# EXERCISE REQUIREMENTS
Keep the pictures out. Restate the entries below word for word.

# PROVIDED MATERIAL
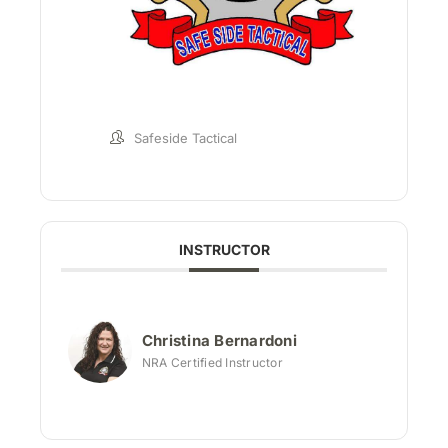
Safeside Tactical
INSTRUCTOR
Christina Bernardoni
NRA Certified Instructor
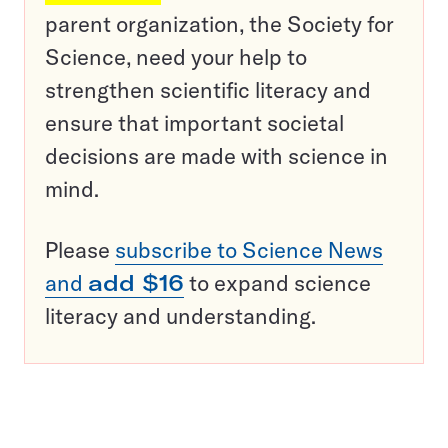
parent organization, the Society for
Science, need your help to
strengthen scientific literacy and
ensure that important societal
decisions are made with science in
mind.
Please
subscribe to Science News
and
add $16
to expand science
literacy and understanding.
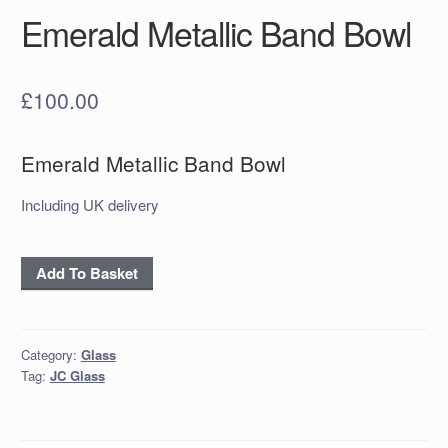
Emerald Metallic Band Bowl
£
100.00
Emerald Metallic Band Bowl
Including UK delivery
Emerald
Add To Basket
Metallic
Band
Bowl
Category:
Glass
quantity
Tag:
JC Glass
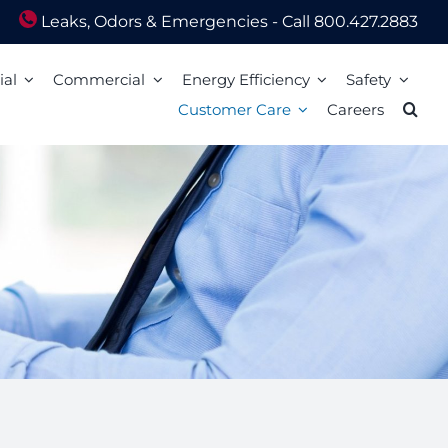
Leaks, Odors & Emergencies - Call 800.427.2883
ial
Commercial
Energy Efficiency
Safety
Customer Care
Careers
Energy Assistance
Scam Awareness
ion
Energy Efficiency Tips
Natural Gas Safety Survey
o Pay
Energy Calculators
Smell gas? Act fast!
Mail
Carbon Monoxide Safety
Heating Equipment Seasonal Checkup
ized Walk-In Payment Centers
nts
Storm Preparedness Tips
Weatherization Tips
 Billing Address Change
Safety Resources
t Extension
59 LIM
l Billing Address
Billing
Bills and Energy Tips
t Customer Care
er Guides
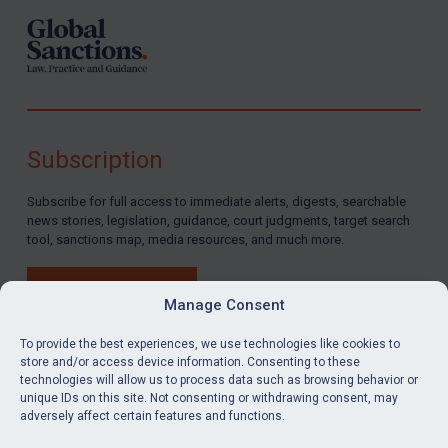
Subscription
Subscribe for full access to immediate alerts, digests, searchable
news stories, legislation, guidance, court judgments, target search
tool, sanctions map, media resources, and much more.
BUY SUBSCRIPTION
Manage Consent
To provide the best experiences, we use technologies like cookies to
store and/or access device information. Consenting to these
technologies will allow us to process data such as browsing behavior or
LinkedIn
Email
unique IDs on this site. Not consenting or withdrawing consent, may
adversely affect certain features and functions.
Privacy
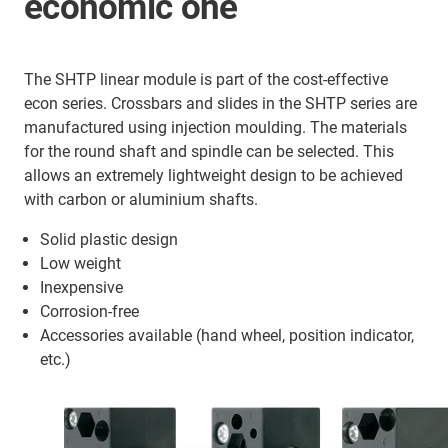
economic one
The SHTP linear module is part of the cost-effective
econ series. Crossbars and slides in the SHTP series are
manufactured using injection moulding. The materials
for the round shaft and spindle can be selected. This
allows an extremely lightweight design to be achieved
with carbon or aluminium shafts.
Solid plastic design
Low weight
Inexpensive
Corrosion-free
Accessories available (hand wheel, position indicator,
etc.)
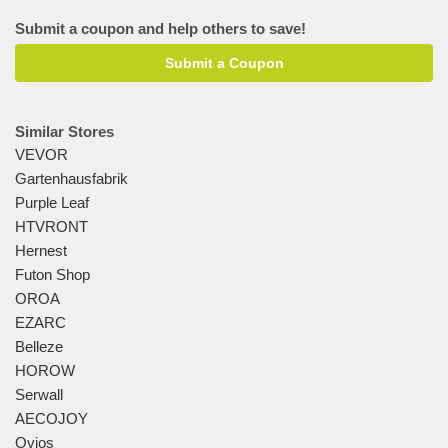
Submit a coupon and help others to save!
Submit a Coupon
Similar Stores
VEVOR
Gartenhausfabrik
Purple Leaf
HTVRONT
Hernest
Futon Shop
OROA
EZARC
Belleze
HOROW
Serwall
AECOJOY
Ovios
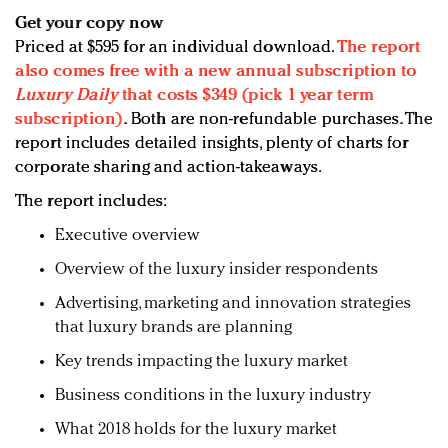
Get your copy now
Priced at $595 for an individual download.
The report
also comes free with a new annual subscription to
Luxury Daily
that costs $349 (pick 1 year term
subscription)
.
Both are non-refundable purchases. The
report includes detailed insights, plenty of charts for
corporate sharing and action-takeaways.
The report includes:
Executive overview
Overview of the luxury insider respondents
Advertising, marketing and innovation strategies
that luxury brands are planning
Key trends impacting the luxury market
Business conditions in the luxury industry
What 2018 holds for the luxury market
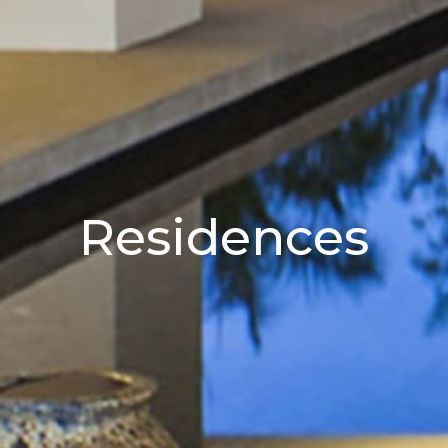
Residences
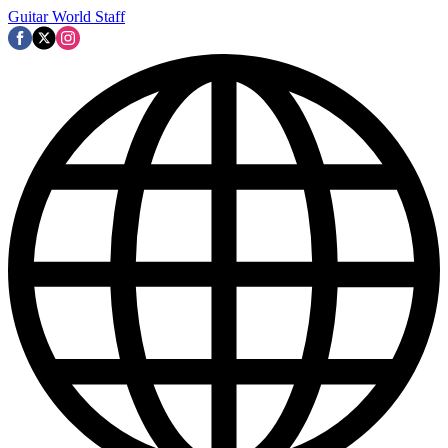
Guitar World Staff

# ANSWER BOX
Safeside Tactical
INSTRUCTOR
Christina Bernardoni
NRA Certified Instructor
parent organization, the Society for
Science, need your help to
strengthen scientific literacy and
ensure that important societal
decisions are made with science in
mind.
Please
subscribe to Science News
and
add $16
to expand science
literacy and understanding.
Emerald Metallic Band Bowl
£
100.00
Emerald Metallic Band Bowl
Including UK delivery
Emerald
Add To Basket
Metallic
Band
Bowl
Category:
Glass
quantity
Tag:
JC Glass
Leaks, Odors & Emergencies - Call 800.427.2883
ial
Commercial
Energy Efficiency
Safety
Customer Care
Careers
Energy Assistance
Scam Awareness
ion
Energy Efficiency Tips
Natural Gas Safety Survey
o Pay
Energy Calculators
Smell gas? Act fast!
Mail
Carbon Monoxide Safety
Heating Equipment Seasonal Checkup
ized Walk-In Payment Centers
nts
Storm Preparedness Tips
Weatherization Tips
 Billing Address Change
Safety Resources
t Extension
59 LIM
l Billing Address
Billing
Bills and Energy Tips
t Customer Care
er Guides
Subscription
Subscribe for full access to immediate alerts, digests, searchable
news stories, legislation, guidance, court judgments, target search
tool, sanctions map, media resources, and much more.
BUY SUBSCRIPTION
Manage Consent
To provide the best experiences, we use technologies like cookies to
store and/or access device information. Consenting to these
technologies will allow us to process data such as browsing behavior or
LinkedIn
Email
unique IDs on this site. Not consenting or withdrawing consent, may
adversely affect certain features and functions.
Privacy
economic one
The SHTP linear module is part of the cost-effective
econ series. Crossbars and slides in the SHTP series are
manufactured using injection moulding. The materials
for the round shaft and spindle can be selected. This
allows an extremely lightweight design to be achieved
with carbon or aluminium shafts.
Solid plastic design
Low weight
Inexpensive
Corrosion-free
Accessories available (hand wheel, position indicator,
etc.)
Submit a coupon and help others to save!
Submit a Coupon
Similar Stores
VEVOR
Gartenhausfabrik
Purple Leaf
HTVRONT
Hernest
Futon Shop
OROA
EZARC
Belleze
HOROW
Serwall
AECOJOY
Ovios
Get your copy now
Priced at $595 for an individual download.
The report
also comes free with a new annual subscription to
Luxury Daily
that costs $349 (pick 1 year term
subscription)
.
Both are non-refundable purchases. The
report includes detailed insights, plenty of charts for
corporate sharing and action-takeaways.
The report includes:
Executive overview
Overview of the luxury insider respondents
Advertising, marketing and innovation strategies
that luxury brands are planning
Key trends impacting the luxury market
Business conditions in the luxury industry
What 2018 holds for the luxury market
Residences
Guitar World Staff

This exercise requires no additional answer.